# Week 3 Lab: Data Wrangling with Pandas - SOLUTION

**Complete solution notebook with working code for all exercises.**

In [None]:
import pandas as pd
import numpy as np
import matplotlib.pyplot as plt
import seaborn as sns

pd.set_option('display.max_columns', None)
pd.set_option('display.max_rows', 100)
np.random.seed(42)

print("âœ“ Libraries imported successfully!")

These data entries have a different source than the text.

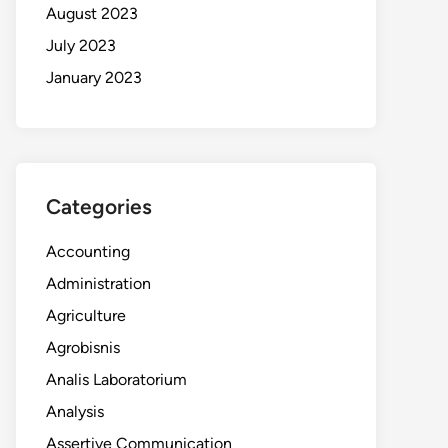
August 2023
July 2023
January 2023
Categories
Accounting
Administration
Agriculture
Agrobisnis
Analis Laboratorium
Analysis
Assertive Communication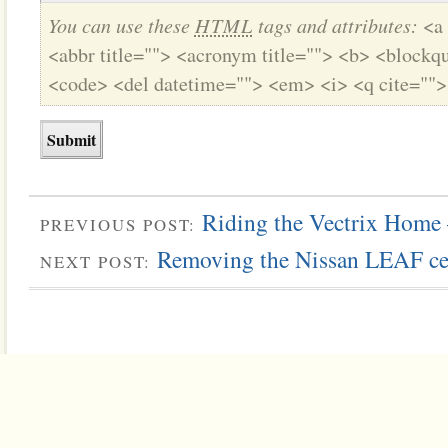
You can use these
HTML
tags and attributes:
<a 
<abbr title=""> <acronym title=""> <b> <blockqu
<code> <del datetime=""> <em> <i> <q cite="">
Riding the Vectrix Home
PREVIOUS POST:
Removing the Nissan LEAF ce
NEXT POST: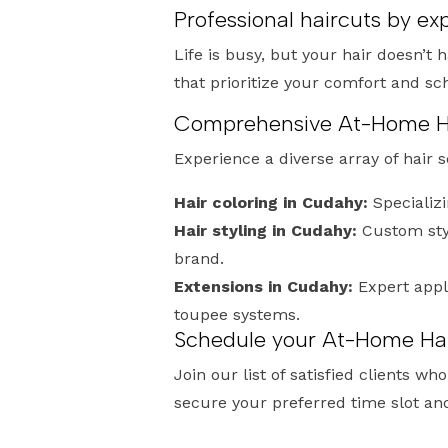
Professional haircuts by e
Life is busy, but your hair doesn’t 
that prioritize your comfort and s
Comprehensive At-Home Hai
Experience a diverse array of hair 
Hair coloring in Cudahy:
Specializi
Hair styling in Cudahy:
Custom sty
brand.
Extensions in Cudahy:
Expert appl
toupee systems.
Schedule your At-Home Hai
Join our list of satisfied clients 
secure your preferred time slot an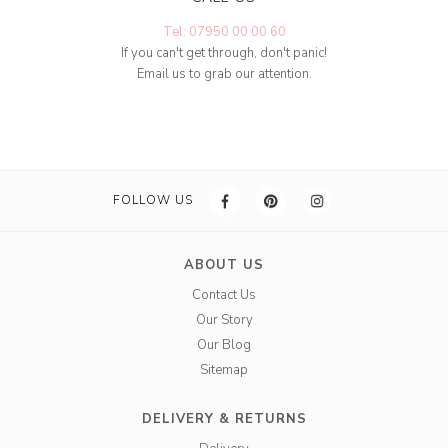
Tel: 07950 00 00 60
If you can't get through, don't panic!
Email us to grab our attention.
FOLLOW US
ABOUT US
Contact Us
Our Story
Our Blog
Sitemap
DELIVERY & RETURNS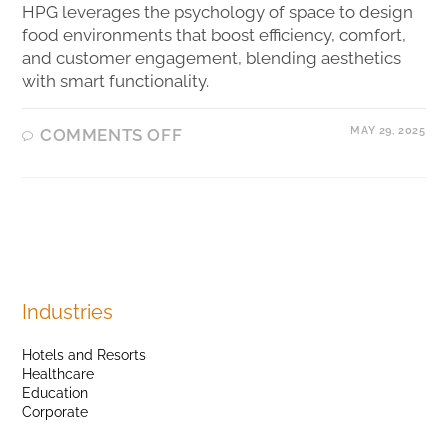
HPG leverages the psychology of space to design
food environments that boost efficiency, comfort,
and customer engagement, blending aesthetics
with smart functionality.
MAY 29, 2025
COMMENTS OFF
Industries
Hotels and Resorts
Healthcare
Education
Corporate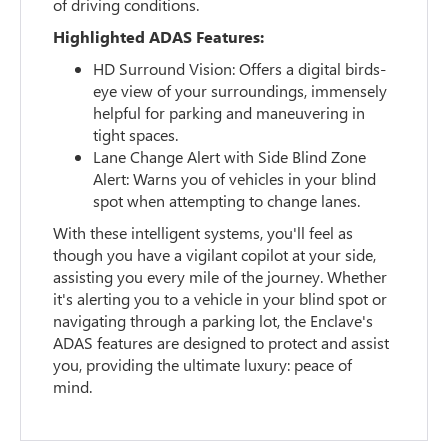
of driving conditions.
Highlighted ADAS Features:
HD Surround Vision: Offers a digital birds-
eye view of your surroundings, immensely
helpful for parking and maneuvering in
tight spaces.
Lane Change Alert with Side Blind Zone
Alert: Warns you of vehicles in your blind
spot when attempting to change lanes.
With these intelligent systems, you'll feel as
though you have a vigilant copilot at your side,
assisting you every mile of the journey. Whether
it's alerting you to a vehicle in your blind spot or
navigating through a parking lot, the Enclave's
ADAS features are designed to protect and assist
you, providing the ultimate luxury: peace of
mind.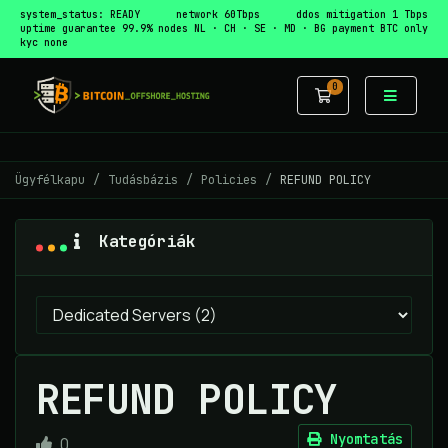
system_status: READY
network 60Tbps
ddos mitigation 1 Tbps
uptime guarantee 99.9%
nodes NL · CH · SE · MD · BG
payment BTC only
kyc none
0
Bevásárlókos
Ügyfélkapu
Tudásbázis
Policies
REFUND POLICY
Kategóriák
REFUND POLICY
Nyomtatás
0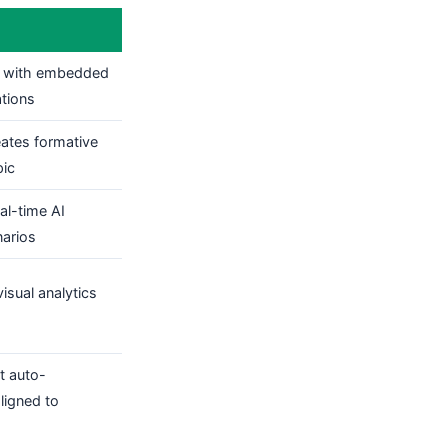
with embedded
ations
eates formative
pic
al-time AI
narios
isual analytics
t auto-
ligned to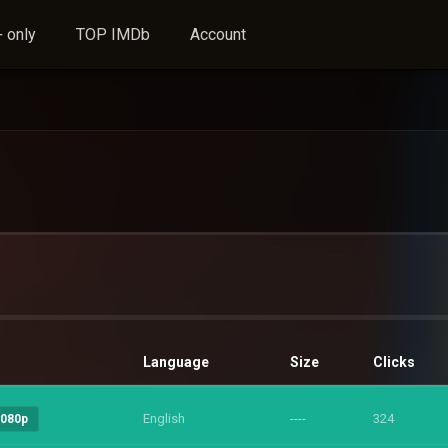
 only
TOP IMDb
Account
Language
Size
Clicks
English
----
324
1080p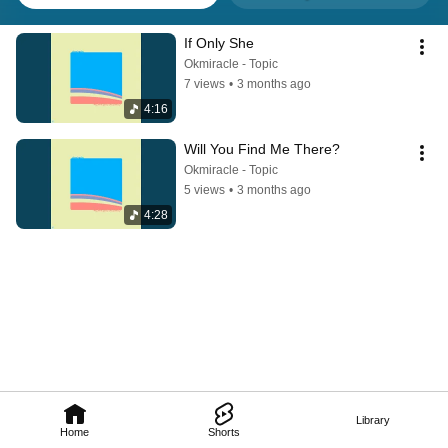
If Only She
Okmiracle - Topic
7 views
•
3 months ago
4:16
Will You Find Me There?
Okmiracle - Topic
5 views
•
3 months ago
4:28
Library
Home
Shorts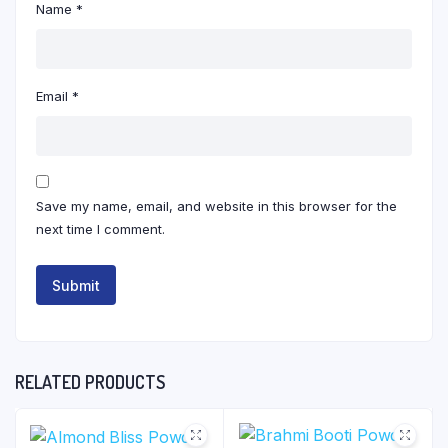
Name
*
Email
*
Save my name, email, and website in this browser for the
next time I comment.
RELATED PRODUCTS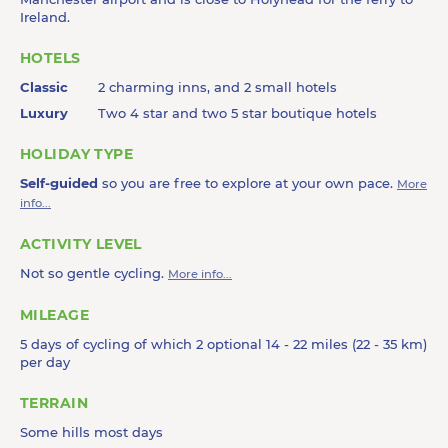
Ireland.
HOTELS
Classic
2 charming inns, and 2 small hotels
Luxury
Two 4 star and two 5 star boutique hotels
HOLIDAY TYPE
Self-guided
so you are free to explore at your own pace.
More
info...
ACTIVITY LEVEL
Not so gentle cycling.
More info...
MILEAGE
5 days of cycling of which 2 optional 14 - 22 miles (22 - 35 km)
per day
TERRAIN
Some hills most days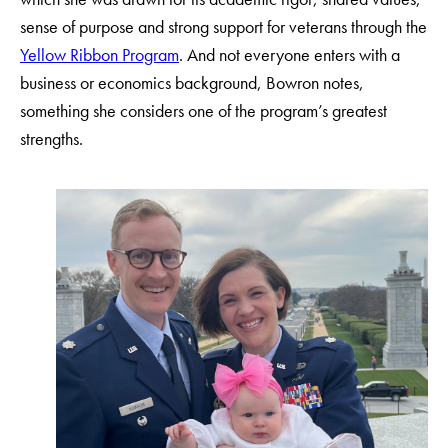
sense of purpose and strong support for veterans through the
Yellow Ribbon Program
. And not everyone enters with a
business or economics background, Bowron notes,
something she considers one of the program’s greatest
strengths.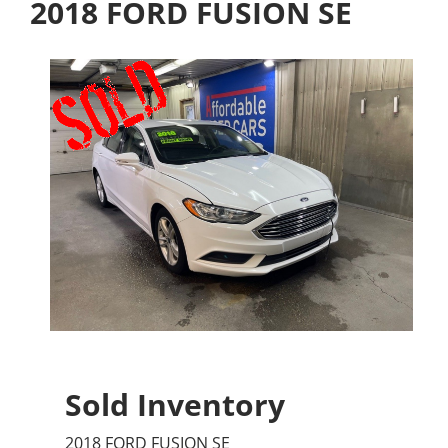
2018 FORD FUSION SE
Sold Inventory
2018 FORD FUSION SE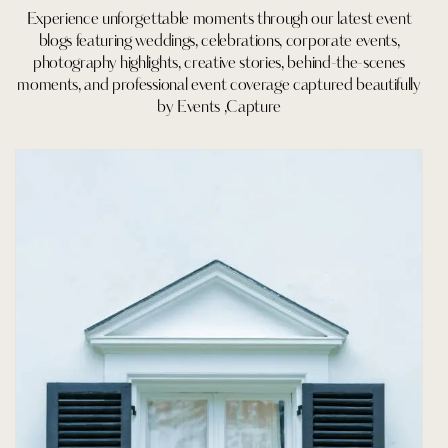
Experience unforgettable moments through our latest event
blogs featuring weddings, celebrations, corporate events,
photography highlights, creative stories, behind-the-scenes
moments, and professional event coverage captured beautifully
by Events ,Capture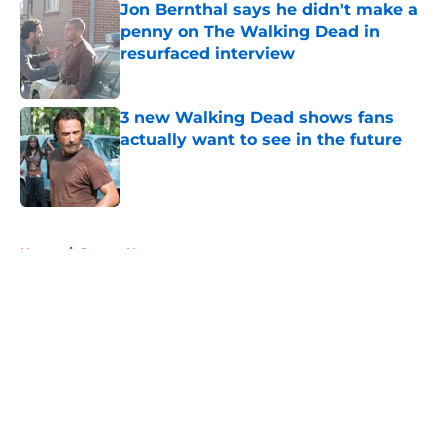
Jon Bernthal says he didn't make a
penny on The Walking Dead in
resurfaced interview
Published by on Invalid Date
3 new Walking Dead shows fans
actually want to see in the future
Published by on Invalid Date
5 related articles loaded
Home
/
Steven Yeun
About
Openings
Contact
Our 300+ Sites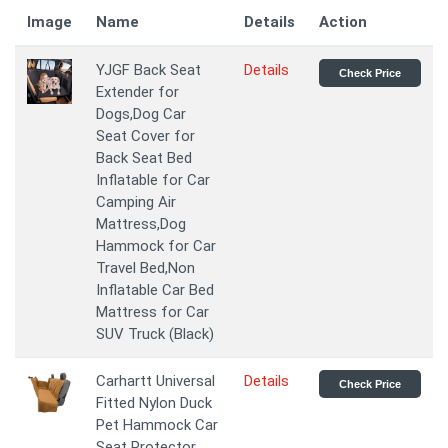
Image
Name
Details
Action
YJGF Back Seat
Details
Check Price
Extender for
Dogs,Dog Car
Seat Cover for
Back Seat Bed
Inflatable for Car
Camping Air
Mattress,Dog
Hammock for Car
Travel Bed,Non
Inflatable Car Bed
Mattress for Car
SUV Truck (Black)
Carhartt Universal
Details
Check Price
Fitted Nylon Duck
Pet Hammock Car
Seat Protector,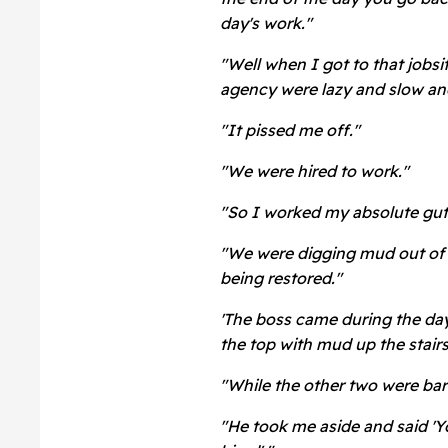
day's work."
"Well when I got to that jobs
agency were lazy and slow and
"It pissed me off."
"We were hired to work."
"So I worked my absolute gut
"We were digging mud out of
being restored."
'The boss came during the day 
the top with mud up the stair
"While the other two were bare
"He took me aside and said 'Y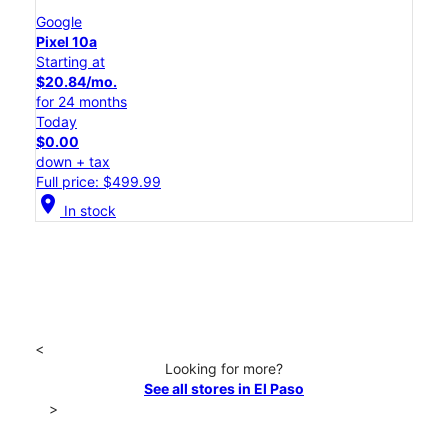
Google
Pixel 10a
Starting at
$20.84/mo.
for 24 months
Today
$0.00
down + tax
Full price: $499.99
location_on
In stock
<
Looking for more?
See all stores in El Paso
>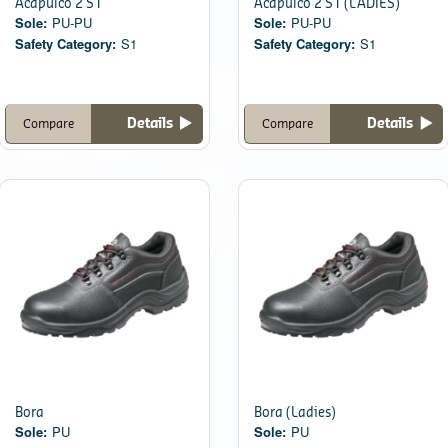
Acapulco 2 S1
Acapulco 2 S1 (LADIES)
Sole:
PU-PU
Sole:
PU-PU
Safety Category:
S1
Safety Category:
S1
Details
Details
Compare
Compare
Bora
Bora (Ladies)
Sole:
PU
Sole:
PU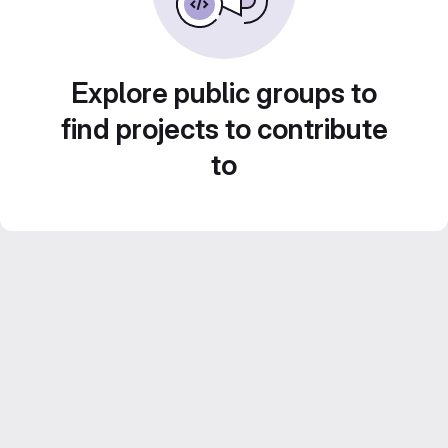
Explore public groups to
find projects to contribute
to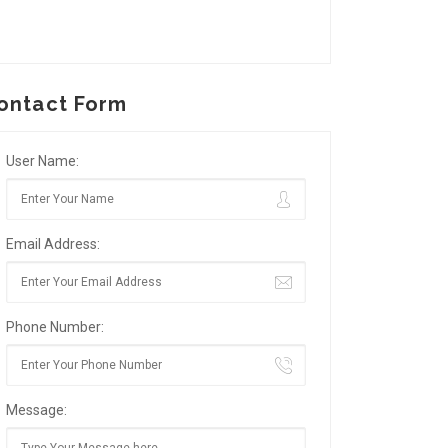
ontact Form
User Name:
Email Address:
Phone Number:
Message: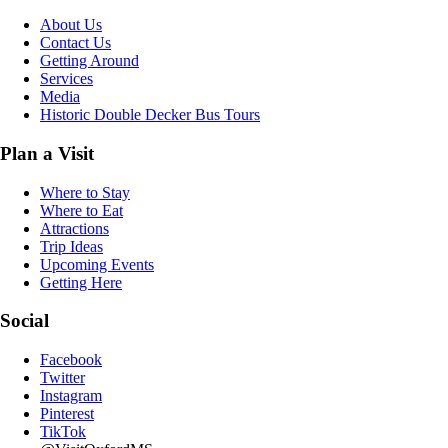
About Us
Contact Us
Getting Around
Services
Media
Historic Double Decker Bus Tours
Plan a Visit
Where to Stay
Where to Eat
Attractions
Trip Ideas
Upcoming Events
Getting Here
Social
Facebook
Twitter
Instagram
Pinterest
TikTok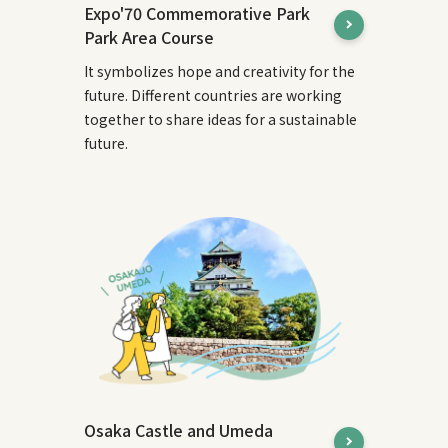
Expo'70 Commemorative Park
Park Area Course
It symbolizes hope and creativity for the
future. Different countries are working
together to share ideas for a sustainable
future.
Osaka Castle and Umeda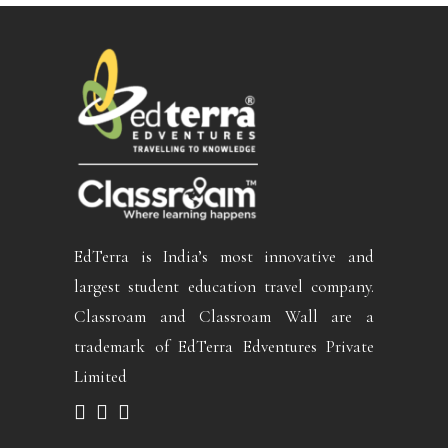
EdTerra is India’s most innovative and
largest student education travel company.
Classroam and Classroam Wall are a
trademark of EdTerra Edventures Private
Limited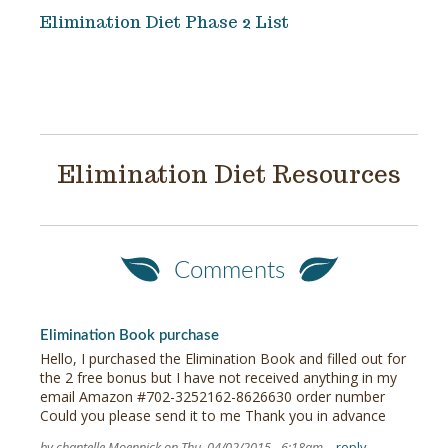
Elimination Diet Phase 2 List
Elimination Diet Resources
Comments
Elimination Book purchase
Hello, I purchased the Elimination Book and filled out for
the 2 free bonus but I have not received anything in my
email Amazon #702-3252162-8626630 order number
Could you please send it to me Thank you in advance
by chantelle Moennick on Thu, 04/02/2015 - 6:18am
reply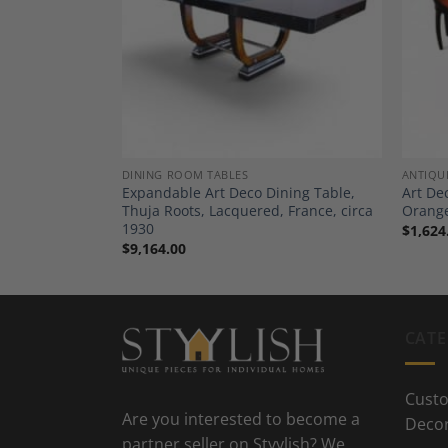
Add to
Add to
Wishlist
Wishlist
ND BUFFETS
DINING ROOM TABLES
ANTIQU
 Amboyna Burl
Expandable Art Deco Dining Table,
Art De
Paris, circa
Thuja Roots, Lacquered, France, circa
Orange
1930
$
1,624
$
9,164.00
CATE
Custo
Are you interested to become a
Deco
partner seller on Styylish? We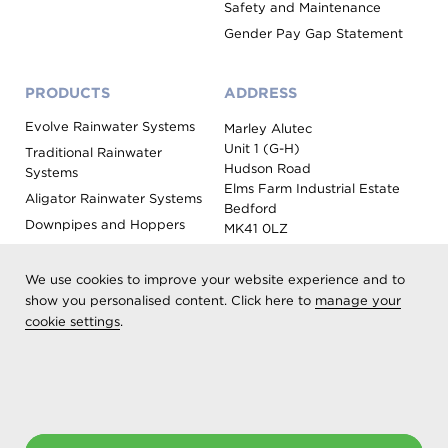
Safety and Maintenance
Gender Pay Gap Statement
PRODUCTS
ADDRESS
Evolve Rainwater Systems
Marley Alutec
Unit 1 (G-H)
Traditional Rainwater
Hudson Road
Systems
Elms Farm Industrial Estate
Aligator Rainwater Systems
Bedford
Downpipes and Hoppers
MK41 0LZ
Evoke Fascia, Soffit and
Coping
We use cookies to improve your website experience and to
Roof Outlet Systems
show you personalised content. Click here to
manage your
cookie settings
.
Sundries, Tools and
Accessories
Product Colour Options
Registered as Aliaxis UK T/A Marley Alutec | © 2026 All rights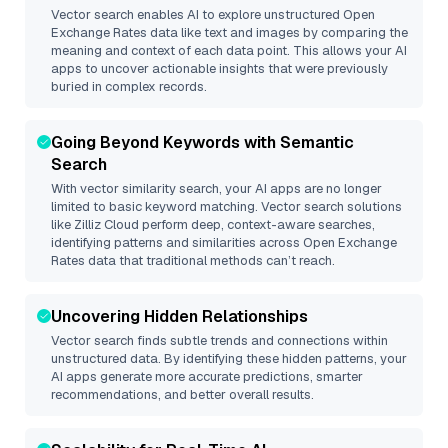
Vector search enables AI to explore unstructured
Open
Exchange Rates
data like text and images by comparing the
meaning and context of each data point. This allows your AI
apps to uncover actionable insights that were previously
buried in complex records.
Going Beyond Keywords with Semantic
Search
With vector similarity search, your AI apps are no longer
limited to basic keyword matching. Vector search solutions
like
Zilliz Cloud
perform deep, context-aware searches,
identifying patterns and similarities across Open Exchange
Rates data that traditional methods can’t reach.
Uncovering Hidden Relationships
Vector search finds subtle trends and connections within
unstructured data. By identifying these hidden patterns, your
AI apps generate more accurate predictions, smarter
recommendations, and better overall results.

## Part 1: Handling Missing Data - SOLUTION

In [None]:
data = {
    'Region': ['NCR', 'CAR', 'Region I', 'Region II', 'Region III', 'Region IV-A', 'Region V', 'Region VI'],
    'Population': [13484462, 1797660, None, 3685744, 12422172, 16195042, None, 7954723],
    'Poverty_Rate': [4.9, 24.6, 15.3, None, 7.8, 6.5, 20.4, 18.3],
    'Literacy_Rate': [99.2, 94.3, 97.8, 96.5, None, 98.9, 96.2, None]
}

df = pd.DataFrame(data)
print("Original DataFrame:")
print(df)

# SOLUTION: Check for missing values
missing_counts = df.isnull().sum()
print("\nMissing values per column:")
print(missing_counts)

# SOLUTION: Calculate percentage
missing_percentage = (df.isnull().sum() / len(df)) * 100
print("\nMissing percentage per column:")
print(missing_percentage)

In [None]:
# SOLUTION: Handle missing data
df_filled = df.copy()

# Fill Population with mean
df_filled['Population'] = df_filled['Population'].fillna(df_filled['Population'].mean())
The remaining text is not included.